I can understand that the appropriate logic to apply is hard to get at, perhaps we should have more examples?

To sum up, to be more exact, the sentence detection does not currently break synchronisation/production in at least Hindenburg. Currently I'm not sure about the other system. However, the current situation breaks validity according to the Nordic Guidelines ([nordic251]/[nordic09]), so the issue is also there.

bertfrees commented 3 years ago

It is going to be complicated to find a general solution for this problem. My advice is to go for a simpler yet effective solution for the time being, namely what I suggested earlier: to limit the scope of sentences to the boundaries of certain elements. For the "lic" spans this absolutely makes sense. I would rename them to div, that is by far the simplest option. If you can not rename them, we have to find another way.

martinpub commented 3 years ago

Thanks for your input @bertfrees. As long as the Nordic Guidelines require span class=lic, we need to support them.

I.e. we need Pipeline to work with the spans currently, even though we can strive to make the markup better in future versions of the Nordic Guidelines. div would indeed be more appropriate, since it is a block element, so I understand your concern @bertfrees.

martinpub commented 3 years ago

Hi @kalaspuffar, and thanks for your work on this one.

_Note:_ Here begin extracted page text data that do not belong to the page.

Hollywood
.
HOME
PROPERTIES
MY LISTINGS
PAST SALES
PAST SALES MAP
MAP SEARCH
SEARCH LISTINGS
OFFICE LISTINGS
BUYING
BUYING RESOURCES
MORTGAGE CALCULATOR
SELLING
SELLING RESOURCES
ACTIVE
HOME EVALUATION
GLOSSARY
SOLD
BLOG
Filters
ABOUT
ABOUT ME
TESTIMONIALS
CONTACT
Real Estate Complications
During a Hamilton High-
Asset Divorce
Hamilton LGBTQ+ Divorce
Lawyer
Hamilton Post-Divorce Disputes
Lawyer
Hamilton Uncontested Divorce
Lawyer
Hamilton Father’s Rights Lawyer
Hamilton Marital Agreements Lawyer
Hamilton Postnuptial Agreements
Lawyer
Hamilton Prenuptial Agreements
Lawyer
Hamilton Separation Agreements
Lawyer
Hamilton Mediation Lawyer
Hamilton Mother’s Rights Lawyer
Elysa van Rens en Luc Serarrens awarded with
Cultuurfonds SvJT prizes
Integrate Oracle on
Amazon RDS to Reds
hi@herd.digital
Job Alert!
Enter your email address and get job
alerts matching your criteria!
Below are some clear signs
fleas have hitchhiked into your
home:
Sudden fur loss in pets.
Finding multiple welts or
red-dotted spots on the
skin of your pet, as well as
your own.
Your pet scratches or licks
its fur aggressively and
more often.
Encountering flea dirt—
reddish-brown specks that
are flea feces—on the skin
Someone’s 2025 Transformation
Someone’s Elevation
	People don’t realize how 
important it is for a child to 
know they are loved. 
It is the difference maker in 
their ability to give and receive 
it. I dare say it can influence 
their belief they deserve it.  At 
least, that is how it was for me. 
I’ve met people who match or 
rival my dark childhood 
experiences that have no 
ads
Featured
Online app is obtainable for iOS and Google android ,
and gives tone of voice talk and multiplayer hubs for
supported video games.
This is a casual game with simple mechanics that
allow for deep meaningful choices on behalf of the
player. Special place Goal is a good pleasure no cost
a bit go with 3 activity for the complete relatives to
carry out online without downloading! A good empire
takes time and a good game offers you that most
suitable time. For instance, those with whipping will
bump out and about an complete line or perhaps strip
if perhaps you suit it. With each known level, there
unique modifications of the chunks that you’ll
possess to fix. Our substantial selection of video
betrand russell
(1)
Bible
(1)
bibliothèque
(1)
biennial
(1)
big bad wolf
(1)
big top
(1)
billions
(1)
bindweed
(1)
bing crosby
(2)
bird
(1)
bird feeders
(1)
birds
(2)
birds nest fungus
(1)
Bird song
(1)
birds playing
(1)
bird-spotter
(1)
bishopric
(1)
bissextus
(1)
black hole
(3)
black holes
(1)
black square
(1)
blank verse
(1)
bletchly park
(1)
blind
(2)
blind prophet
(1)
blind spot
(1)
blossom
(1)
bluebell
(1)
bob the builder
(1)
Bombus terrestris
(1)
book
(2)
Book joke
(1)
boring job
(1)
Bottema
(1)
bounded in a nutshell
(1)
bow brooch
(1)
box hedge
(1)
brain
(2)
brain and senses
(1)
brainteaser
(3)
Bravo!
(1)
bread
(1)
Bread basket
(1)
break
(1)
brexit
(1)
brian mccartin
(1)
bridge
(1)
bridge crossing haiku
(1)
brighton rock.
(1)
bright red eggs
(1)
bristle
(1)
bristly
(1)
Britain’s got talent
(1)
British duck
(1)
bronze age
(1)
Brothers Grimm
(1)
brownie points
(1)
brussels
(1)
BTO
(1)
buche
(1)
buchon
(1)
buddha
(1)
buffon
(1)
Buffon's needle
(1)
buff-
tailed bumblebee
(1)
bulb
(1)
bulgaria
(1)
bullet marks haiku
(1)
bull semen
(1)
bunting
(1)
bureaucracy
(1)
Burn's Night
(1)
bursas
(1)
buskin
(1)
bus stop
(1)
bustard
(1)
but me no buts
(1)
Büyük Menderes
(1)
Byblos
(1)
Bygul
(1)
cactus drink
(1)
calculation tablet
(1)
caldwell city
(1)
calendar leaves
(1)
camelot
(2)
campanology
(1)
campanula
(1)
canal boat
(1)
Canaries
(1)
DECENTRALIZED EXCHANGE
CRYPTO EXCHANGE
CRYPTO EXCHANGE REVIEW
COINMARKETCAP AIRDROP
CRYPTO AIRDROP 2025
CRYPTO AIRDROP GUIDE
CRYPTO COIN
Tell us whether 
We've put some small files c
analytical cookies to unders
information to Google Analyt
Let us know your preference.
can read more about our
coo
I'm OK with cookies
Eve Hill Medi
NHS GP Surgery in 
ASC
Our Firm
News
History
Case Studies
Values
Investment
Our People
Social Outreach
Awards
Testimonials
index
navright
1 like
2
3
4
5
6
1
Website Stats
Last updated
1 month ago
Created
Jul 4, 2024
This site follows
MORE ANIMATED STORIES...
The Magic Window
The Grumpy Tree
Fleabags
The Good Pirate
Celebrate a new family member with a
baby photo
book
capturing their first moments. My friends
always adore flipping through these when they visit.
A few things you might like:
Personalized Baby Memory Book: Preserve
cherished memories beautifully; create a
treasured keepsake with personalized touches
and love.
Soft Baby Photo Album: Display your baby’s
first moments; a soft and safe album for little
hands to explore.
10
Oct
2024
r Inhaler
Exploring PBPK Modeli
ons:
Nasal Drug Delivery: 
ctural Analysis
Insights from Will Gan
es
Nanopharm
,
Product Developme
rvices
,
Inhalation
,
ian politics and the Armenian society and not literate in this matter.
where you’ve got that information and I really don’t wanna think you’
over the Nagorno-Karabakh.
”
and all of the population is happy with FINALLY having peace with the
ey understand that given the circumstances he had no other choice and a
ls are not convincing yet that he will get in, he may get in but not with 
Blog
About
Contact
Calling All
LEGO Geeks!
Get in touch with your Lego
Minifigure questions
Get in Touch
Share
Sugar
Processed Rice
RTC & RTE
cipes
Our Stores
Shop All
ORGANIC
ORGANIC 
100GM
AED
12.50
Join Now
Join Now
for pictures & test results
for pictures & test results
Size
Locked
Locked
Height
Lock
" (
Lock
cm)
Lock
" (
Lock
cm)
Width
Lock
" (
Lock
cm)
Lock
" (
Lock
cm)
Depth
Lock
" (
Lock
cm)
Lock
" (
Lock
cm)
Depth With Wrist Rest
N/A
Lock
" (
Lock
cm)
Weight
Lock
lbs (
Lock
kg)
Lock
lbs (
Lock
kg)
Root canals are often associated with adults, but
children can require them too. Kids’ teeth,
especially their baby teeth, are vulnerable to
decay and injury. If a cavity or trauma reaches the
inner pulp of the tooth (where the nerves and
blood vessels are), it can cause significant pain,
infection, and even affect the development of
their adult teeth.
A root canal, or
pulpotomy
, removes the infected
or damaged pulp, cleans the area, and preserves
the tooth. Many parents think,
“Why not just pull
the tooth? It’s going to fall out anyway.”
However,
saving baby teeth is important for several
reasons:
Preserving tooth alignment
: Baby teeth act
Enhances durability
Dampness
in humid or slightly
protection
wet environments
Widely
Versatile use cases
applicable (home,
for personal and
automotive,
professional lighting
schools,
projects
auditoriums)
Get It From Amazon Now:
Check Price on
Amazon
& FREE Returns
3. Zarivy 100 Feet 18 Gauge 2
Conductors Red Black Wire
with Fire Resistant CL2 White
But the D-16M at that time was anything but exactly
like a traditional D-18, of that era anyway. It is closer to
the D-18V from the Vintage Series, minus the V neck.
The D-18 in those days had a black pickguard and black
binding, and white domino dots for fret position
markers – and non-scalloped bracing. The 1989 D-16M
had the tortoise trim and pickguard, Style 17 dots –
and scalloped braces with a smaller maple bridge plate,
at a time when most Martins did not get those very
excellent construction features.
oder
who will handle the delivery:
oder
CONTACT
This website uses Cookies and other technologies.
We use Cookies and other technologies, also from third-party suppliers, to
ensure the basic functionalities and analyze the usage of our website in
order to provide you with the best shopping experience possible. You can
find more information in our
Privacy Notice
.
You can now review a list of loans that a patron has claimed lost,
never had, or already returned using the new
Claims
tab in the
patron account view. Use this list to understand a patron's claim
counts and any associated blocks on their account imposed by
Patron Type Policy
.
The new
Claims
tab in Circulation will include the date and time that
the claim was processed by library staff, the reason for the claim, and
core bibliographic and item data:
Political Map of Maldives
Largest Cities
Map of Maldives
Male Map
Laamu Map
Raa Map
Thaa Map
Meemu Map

I have tested and run into empty sentences added, like this (sentence st5-4 is not a sentence):

          <a href="DTB38216-007-preface.xhtml#p-1">
            <span class="lic"><span id="st5-3" class="sentence"><strong>Preface to the First Edition</strong>
            </span></span><span id="st5-4" class="sentence"> </span><span class="lic"><span id="st5-5" class="sentence">
              <strong>xi</strong></span></span>
          </a>

The source was this:

<li>
          <a href="DTB38216-007-preface.xhtml#p-1">
            <span class="lic">
              <strong>Preface to the First Edition</strong>
            </span> <span class="lic">
              <strong>xi</strong>
            </span>
          </a>
        </li>

The whitespace before the second lic should be preserved, but it would be good to get rid of it being detected as a sentence.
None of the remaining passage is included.